So now liberals want the U.S. to bomb Iraq, and maybe Syria as well, to stop and defeat ISIS, the vilest terror group of all time. Where, one might ask, were these neo-neocons a couple of years ago, when stopping ISIS in its infancy might have spared us the current catastrophe?
Oh, right, they were dining at the table of establishment respectability, drinking from the fountain of opportunistic punditry, hissing at the sound of the names Wolfowitz, Cheney, Libby and Perle. And, always, rhapsodizing to the music of Obama................
Elsewhere, Mr. Packer has written that "American wars in Muslim countries created some extremists and inflamed many more, while producing a security vacuum that allowed them to wreak mayhem." This is the idea, central to the Obama administration's vision of the world, that wisdom often lies in inaction, that U.S. intervention only makes whatever we're intervening in worse. And then along came ISIS.
In the current issue of the New Yorker, Mr. Packer has an essay titled "The Common Enemy," which paints ISIS in especially terrifying colors: The Islamic State's project is "totalitarian." Its ideology is "expansionist as well as eliminationist." It has "many hundreds of fighters holding European or American passports [who] will eventually return home with training, skills, and the arrogance of battlefield victory." It threatened a religious minority with "imminent genocide." Its ambitions will not "remain confined to the boundaries of the Tigris and the Euphrates." The administration's usual counterterrorism tool, the drone strike, is "barely relevant against the Islamic State's thousands of ground troops."
"Pay attention to other people's nightmares," he concludes, "because they might be contagious."
Correcto-mundo.
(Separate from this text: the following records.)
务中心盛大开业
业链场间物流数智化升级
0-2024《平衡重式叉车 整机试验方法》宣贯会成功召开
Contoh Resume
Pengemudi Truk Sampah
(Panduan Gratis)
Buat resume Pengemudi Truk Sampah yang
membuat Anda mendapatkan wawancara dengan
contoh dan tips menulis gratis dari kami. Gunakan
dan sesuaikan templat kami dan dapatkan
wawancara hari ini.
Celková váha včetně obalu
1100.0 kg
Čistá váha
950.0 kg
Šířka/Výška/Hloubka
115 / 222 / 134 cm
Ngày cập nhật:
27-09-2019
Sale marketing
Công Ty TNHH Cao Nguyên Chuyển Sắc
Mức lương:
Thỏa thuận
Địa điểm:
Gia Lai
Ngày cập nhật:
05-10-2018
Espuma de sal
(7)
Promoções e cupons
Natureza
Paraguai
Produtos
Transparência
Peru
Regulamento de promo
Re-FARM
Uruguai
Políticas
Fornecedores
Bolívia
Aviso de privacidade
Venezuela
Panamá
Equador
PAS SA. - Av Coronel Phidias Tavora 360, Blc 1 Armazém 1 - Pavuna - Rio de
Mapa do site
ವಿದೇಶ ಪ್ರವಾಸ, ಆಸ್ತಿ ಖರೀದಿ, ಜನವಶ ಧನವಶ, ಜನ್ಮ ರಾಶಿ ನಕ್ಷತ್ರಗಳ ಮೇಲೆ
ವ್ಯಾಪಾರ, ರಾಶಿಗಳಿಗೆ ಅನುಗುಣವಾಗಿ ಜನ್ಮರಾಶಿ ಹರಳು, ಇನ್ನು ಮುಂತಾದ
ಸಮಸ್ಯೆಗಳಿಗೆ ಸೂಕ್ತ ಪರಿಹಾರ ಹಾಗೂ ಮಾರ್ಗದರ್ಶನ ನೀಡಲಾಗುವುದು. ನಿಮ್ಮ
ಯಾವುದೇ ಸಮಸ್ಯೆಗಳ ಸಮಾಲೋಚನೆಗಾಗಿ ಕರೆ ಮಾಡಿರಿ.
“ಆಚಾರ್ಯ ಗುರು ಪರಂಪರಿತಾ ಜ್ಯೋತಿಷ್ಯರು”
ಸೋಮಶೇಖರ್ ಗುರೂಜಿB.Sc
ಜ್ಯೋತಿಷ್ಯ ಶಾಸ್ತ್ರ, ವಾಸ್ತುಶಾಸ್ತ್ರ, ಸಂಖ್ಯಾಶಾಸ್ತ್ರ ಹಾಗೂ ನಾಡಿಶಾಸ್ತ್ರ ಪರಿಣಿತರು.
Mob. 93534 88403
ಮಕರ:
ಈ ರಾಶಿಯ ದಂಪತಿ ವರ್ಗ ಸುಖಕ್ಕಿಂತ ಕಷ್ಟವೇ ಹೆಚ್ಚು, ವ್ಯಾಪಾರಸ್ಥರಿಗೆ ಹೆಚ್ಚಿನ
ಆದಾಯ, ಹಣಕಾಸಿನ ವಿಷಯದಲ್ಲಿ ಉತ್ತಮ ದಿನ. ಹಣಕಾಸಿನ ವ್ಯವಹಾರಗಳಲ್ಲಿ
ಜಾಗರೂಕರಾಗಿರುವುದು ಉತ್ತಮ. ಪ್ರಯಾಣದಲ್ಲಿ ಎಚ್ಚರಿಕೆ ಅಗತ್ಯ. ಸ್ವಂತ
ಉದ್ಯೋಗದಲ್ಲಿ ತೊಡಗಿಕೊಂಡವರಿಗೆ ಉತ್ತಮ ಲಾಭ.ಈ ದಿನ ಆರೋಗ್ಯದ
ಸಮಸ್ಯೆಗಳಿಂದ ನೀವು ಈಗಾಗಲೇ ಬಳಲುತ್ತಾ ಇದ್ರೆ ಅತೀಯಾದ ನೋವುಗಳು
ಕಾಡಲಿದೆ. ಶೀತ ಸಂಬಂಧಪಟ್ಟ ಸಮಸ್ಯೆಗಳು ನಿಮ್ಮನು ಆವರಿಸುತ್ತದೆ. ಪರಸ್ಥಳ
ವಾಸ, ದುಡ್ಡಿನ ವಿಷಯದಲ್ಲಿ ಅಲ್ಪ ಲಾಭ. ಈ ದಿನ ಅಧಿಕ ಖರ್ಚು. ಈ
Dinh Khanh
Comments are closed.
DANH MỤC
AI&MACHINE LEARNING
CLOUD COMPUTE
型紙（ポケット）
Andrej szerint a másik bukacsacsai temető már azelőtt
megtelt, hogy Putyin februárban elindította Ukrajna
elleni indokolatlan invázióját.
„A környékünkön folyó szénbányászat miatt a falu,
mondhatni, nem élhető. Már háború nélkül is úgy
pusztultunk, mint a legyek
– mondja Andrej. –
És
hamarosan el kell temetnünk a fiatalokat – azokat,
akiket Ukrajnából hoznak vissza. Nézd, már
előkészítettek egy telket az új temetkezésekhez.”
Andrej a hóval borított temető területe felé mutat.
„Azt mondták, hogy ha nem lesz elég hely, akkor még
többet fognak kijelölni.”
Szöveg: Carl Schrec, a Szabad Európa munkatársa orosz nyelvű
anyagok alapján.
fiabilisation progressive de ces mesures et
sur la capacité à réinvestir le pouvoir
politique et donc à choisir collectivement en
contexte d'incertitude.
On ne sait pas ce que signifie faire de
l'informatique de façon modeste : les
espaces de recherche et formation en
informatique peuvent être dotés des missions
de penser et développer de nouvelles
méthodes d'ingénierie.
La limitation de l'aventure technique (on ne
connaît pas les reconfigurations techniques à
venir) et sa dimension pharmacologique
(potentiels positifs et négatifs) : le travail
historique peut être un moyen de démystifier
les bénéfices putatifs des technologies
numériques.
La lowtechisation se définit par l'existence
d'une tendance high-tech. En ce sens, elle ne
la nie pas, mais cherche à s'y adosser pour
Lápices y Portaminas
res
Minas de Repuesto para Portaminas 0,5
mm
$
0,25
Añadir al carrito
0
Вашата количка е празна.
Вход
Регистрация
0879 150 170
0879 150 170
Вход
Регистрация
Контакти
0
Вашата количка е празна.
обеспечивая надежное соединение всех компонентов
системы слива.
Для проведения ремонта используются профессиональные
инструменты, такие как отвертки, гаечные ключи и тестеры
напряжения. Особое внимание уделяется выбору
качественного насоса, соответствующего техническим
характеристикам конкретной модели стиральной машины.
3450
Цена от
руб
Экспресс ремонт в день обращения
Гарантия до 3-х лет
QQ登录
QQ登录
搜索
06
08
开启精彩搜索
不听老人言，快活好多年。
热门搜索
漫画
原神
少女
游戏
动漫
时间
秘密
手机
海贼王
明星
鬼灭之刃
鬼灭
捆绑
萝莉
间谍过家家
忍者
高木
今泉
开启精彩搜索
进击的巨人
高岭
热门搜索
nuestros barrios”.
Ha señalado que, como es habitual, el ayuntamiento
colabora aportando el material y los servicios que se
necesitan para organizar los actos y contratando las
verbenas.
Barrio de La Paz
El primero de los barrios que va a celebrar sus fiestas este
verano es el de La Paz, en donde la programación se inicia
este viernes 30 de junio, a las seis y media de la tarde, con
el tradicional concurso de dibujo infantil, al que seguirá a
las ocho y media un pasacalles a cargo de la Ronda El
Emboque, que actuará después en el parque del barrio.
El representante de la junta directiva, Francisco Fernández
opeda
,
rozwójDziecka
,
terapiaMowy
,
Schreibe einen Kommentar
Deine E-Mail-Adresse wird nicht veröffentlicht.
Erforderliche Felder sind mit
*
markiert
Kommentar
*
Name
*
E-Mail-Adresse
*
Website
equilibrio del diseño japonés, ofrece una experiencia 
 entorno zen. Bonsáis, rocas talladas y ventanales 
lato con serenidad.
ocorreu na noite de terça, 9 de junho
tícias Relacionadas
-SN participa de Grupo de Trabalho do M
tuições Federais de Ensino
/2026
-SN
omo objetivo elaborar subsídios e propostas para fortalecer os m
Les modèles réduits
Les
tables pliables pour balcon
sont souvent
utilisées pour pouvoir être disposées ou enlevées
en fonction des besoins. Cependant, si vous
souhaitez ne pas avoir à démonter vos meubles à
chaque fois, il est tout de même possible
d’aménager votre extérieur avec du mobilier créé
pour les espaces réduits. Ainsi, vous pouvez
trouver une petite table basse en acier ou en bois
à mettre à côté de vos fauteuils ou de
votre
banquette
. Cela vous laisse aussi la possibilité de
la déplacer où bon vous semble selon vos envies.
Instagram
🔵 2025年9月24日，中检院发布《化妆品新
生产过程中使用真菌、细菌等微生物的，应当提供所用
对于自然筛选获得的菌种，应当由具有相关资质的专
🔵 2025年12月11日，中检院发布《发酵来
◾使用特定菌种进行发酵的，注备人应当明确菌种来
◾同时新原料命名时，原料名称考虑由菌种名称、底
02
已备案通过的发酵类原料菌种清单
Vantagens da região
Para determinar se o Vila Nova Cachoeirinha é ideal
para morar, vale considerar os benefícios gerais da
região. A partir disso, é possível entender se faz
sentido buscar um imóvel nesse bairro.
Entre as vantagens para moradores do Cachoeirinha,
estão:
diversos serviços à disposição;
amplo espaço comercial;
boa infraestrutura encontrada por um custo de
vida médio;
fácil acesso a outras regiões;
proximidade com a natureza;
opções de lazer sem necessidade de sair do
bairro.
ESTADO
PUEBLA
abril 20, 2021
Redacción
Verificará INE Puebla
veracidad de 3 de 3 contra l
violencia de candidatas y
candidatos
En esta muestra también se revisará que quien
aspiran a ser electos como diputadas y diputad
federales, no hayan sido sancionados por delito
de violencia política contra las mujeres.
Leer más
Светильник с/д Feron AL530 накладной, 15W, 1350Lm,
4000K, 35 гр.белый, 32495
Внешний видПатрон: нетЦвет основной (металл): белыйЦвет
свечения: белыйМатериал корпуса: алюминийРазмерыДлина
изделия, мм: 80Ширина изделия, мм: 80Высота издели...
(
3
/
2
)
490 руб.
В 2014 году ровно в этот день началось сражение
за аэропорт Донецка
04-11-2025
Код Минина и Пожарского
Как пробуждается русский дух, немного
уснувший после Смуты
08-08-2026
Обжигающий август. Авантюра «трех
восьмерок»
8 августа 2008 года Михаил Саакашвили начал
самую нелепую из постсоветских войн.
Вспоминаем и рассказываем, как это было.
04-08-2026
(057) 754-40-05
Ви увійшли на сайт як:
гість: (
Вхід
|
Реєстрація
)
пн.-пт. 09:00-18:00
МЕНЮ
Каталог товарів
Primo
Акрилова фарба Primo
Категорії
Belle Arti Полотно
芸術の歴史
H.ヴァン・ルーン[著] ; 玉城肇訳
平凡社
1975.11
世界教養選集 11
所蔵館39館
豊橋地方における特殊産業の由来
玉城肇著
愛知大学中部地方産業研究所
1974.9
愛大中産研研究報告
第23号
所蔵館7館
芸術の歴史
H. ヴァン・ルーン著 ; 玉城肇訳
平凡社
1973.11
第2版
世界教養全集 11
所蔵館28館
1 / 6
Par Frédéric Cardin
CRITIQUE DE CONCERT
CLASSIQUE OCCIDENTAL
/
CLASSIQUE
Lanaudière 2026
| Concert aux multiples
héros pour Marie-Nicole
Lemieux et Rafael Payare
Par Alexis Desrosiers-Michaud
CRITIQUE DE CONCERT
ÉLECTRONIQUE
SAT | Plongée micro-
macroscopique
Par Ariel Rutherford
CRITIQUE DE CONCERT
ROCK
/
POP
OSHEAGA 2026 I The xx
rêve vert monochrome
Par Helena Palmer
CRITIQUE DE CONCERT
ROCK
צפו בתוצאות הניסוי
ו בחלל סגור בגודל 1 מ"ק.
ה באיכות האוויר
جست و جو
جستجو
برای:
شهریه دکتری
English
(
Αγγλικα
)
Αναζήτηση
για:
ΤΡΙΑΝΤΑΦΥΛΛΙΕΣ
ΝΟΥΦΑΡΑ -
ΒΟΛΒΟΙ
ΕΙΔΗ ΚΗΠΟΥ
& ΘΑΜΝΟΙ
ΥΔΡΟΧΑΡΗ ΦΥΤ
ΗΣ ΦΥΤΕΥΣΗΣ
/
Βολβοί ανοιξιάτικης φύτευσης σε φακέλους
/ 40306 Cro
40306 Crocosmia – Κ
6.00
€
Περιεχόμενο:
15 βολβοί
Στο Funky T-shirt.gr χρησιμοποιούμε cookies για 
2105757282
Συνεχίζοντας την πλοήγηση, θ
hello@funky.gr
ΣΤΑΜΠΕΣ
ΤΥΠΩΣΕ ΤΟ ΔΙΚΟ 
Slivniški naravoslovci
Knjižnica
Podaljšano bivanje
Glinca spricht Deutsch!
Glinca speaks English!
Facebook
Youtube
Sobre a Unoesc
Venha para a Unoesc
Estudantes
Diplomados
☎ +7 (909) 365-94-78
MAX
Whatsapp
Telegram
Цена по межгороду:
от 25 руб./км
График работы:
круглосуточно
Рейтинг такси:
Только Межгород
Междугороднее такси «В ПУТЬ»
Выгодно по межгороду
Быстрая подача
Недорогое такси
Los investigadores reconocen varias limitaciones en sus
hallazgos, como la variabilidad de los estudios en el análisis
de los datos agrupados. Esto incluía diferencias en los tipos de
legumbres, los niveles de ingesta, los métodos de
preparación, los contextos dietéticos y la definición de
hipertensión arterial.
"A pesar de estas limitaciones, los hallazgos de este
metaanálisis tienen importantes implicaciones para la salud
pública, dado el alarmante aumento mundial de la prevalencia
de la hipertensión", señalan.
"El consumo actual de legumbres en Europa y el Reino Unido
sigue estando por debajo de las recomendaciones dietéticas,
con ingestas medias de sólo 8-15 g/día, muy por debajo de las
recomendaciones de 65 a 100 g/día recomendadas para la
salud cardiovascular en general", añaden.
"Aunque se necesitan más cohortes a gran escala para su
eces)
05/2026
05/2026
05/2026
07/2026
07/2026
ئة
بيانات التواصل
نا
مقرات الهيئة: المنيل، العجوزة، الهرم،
Which brings us back to the questions confronting the Bush administration on Sept. 12, 2001. Are we going to fight terrorists over there—or are we going to wait for them to come here? Do we choose to confront terrorism by means of war—or as a criminal justice issue? Can we assume the cancer in the Middle East won't spread so we can "pivot" to Asia and do some more "nation-building at home"? Can we win with a light-footprint approach against a heavy-footprint enemy?